Good, fresh, homemade bread has an allure and a mystique about it that holds it above all other dishes. In fact, before the advent of automatic bread-making machines (which are sort of cheating), most home cooks didn’t even consider baking their own bread. Which is a shame, because it’s not nearly as difficult or time consuming as we’ve been lead to believe.

The trick, as with so many things in the kitchen, is to get away from the preconceived notions that great bread in any way resembles what you’d find in a grocery store. You’re not going to be making fluffy, soft, airy Wonderbread in your home kitchen. Then again, with so many wonderful rustic and heirloom breads out there that are much easier to bake, and much more delicious, why would you want to? So today, we’ll talk about how to make one of the simplest, yet most recognizable and delicious breads, that you can bake at home: a simple crusty white bread.

This recipe is simple; will only take up an about an actual hour of prepping and baking time; and it requires just a handful of ingredients.

How to Make Bread

To get started, round up the following ingredients: 4 1/4 cups of all purpose flour; 4 1/2 teaspoons salt; 3 cups of water (at room temperature); 2 teaspoons of fresh yeast; and enough vegetable oil to grease the bread pans before baking.

Mix the flour and water in a large standing mixer (the easiest way) or mix in a large mixing bowl, folding the mixture over and over until it’s fully mixed together. Cover the top of the bowl with plastic wrap and let the dough sit for 45 minutes to 1 hour.

Once the dough has rested for an hour, mix in the salt and fresh yeast and mix until both ingredients are fully incorporated into the mixture. Keep mixing by hand until the dough feels bouncy. Next, lightly oil a mixing bowl with vegetable oil. Carefully move the dough into the oiled bowl and cover with plastic wrap. Let it sit for 30 minutes, and then carefully fold the dough in half, re-cover with plastic wrap and let it sit for 1.5 to 2 hours or until the dough has doubled in volume.
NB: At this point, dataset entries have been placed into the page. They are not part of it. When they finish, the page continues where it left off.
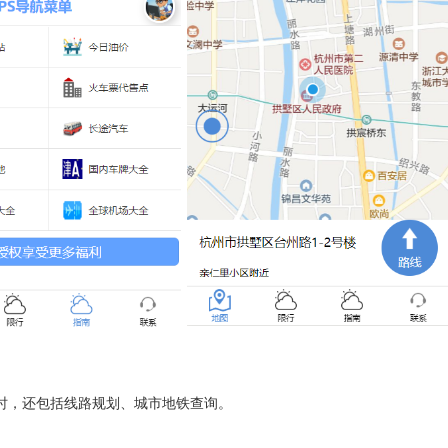
时，还包括线路规划、城市地铁查询。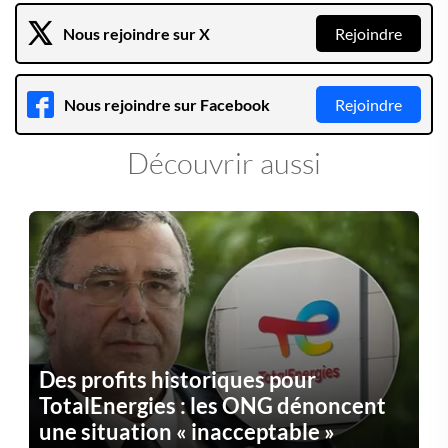
Nous rejoindre sur X
Rejoindre
Nous rejoindre sur Facebook
Rejoindre
Découvrir aussi
Des profits historiques pour
TotalEnergies : les ONG dénoncent
une situation « inacceptable »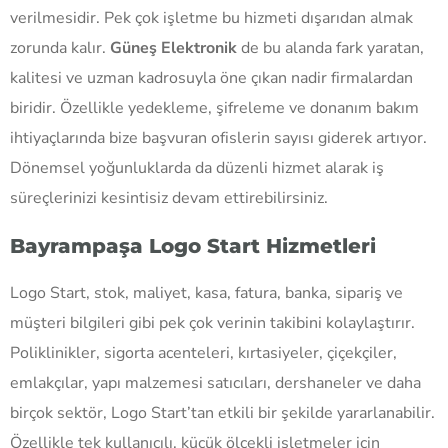
verilmesidir. Pek çok işletme bu hizmeti dışarıdan almak
zorunda kalır.
Güneş Elektronik
de bu alanda fark yaratan,
kalitesi ve uzman kadrosuyla öne çıkan nadir firmalardan
biridir. Özellikle yedekleme, şifreleme ve donanım bakım
ihtiyaçlarında bize başvuran ofislerin sayısı giderek artıyor.
Dönemsel yoğunluklarda da düzenli hizmet alarak iş
süreçlerinizi kesintisiz devam ettirebilirsiniz.
Bayrampaşa Logo Start Hizmetleri
Logo Start, stok, maliyet, kasa, fatura, banka, sipariş ve
müşteri bilgileri gibi pek çok verinin takibini kolaylaştırır.
Poliklinikler, sigorta acenteleri, kırtasiyeler, çiçekçiler,
emlakçılar, yapı malzemesi satıcıları, dershaneler ve daha
birçok sektör, Logo Start’tan etkili bir şekilde yararlanabilir.
Özellikle tek kullanıcılı, küçük ölçekli işletmeler için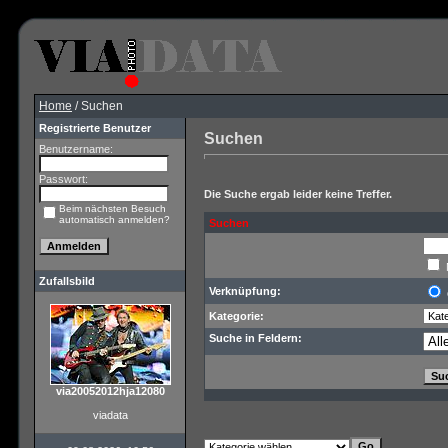
Home
/ Suchen
Registrierte Benutzer
Suchen
Benutzername:
Passwort:
Die Suche ergab leider keine Treffer.
Beim nächsten Besuch
automatisch anmelden?
Suchen
Zufallsbild
Verknüpfung:
Kategorie:
Suche in Feldern:
via20052012hja12080
viadata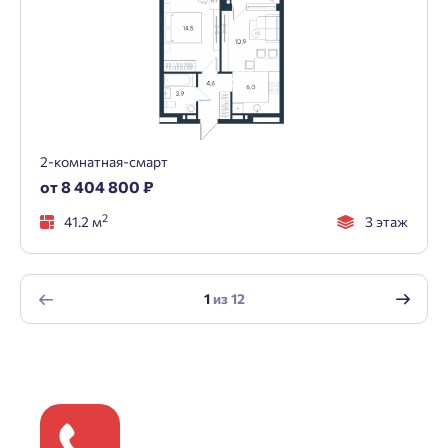
2-комнатная-смарт
от 8 404 800 ₽
2
41.2 м
3 этаж
1
из
12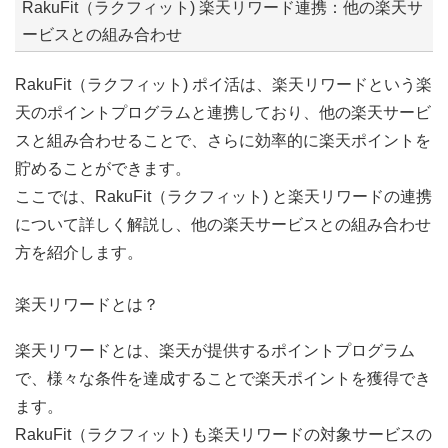
RakuFit（ラクフィット) 楽天リワード連携：他の楽天サ
ービスとの組み合わせ
RakuFit（ラクフィット) ポイ活は、楽天リワードという楽
天のポイントプログラムと連携しており、他の楽天サービ
スと組み合わせることで、さらに効率的に楽天ポイントを
貯めることができます。
ここでは、RakuFit（ラクフィット) と楽天リワードの連携
について詳しく解説し、他の楽天サービスとの組み合わせ
方を紹介します。
楽天リワードとは？
楽天リワードとは、楽天が提供するポイントプログラム
で、様々な条件を達成することで楽天ポイントを獲得でき
ます。
RakuFit（ラクフィット) も楽天リワードの対象サービスの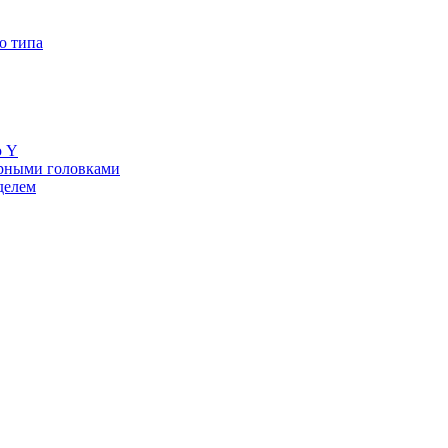
о типа
ю Y
ерными головками
делем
Dust a cutting board (or flat work counter) lightly with flour and transfer the dough to it. Split the dough into half, and roll each into the shape of a ball. Dust lightly with flour, cover, and allow to sit for 15 minutes. The dough may lose its shape, so reshape each into a ball, cover, and refrigerate for an hour or until the dough has again doubled in size.

Preheat oven to 500 degrees (but make sure not to use the convection setting on your oven). Add one loaf of dough to a dutch oven. Use a knife to make two parallel scores in the top of the bread. Lightly spritz the top of the dough, with the scores, with water. Cover the dough and bake for 15 minutes. After 15 minutes, lower the oven temperature to 450 degrees and bake for another 15 minutes. Finally, uncover dough completely and bake for an additional 15 minutes or until top is dark brown and crusty. Let cool for an hour before slicing and eating.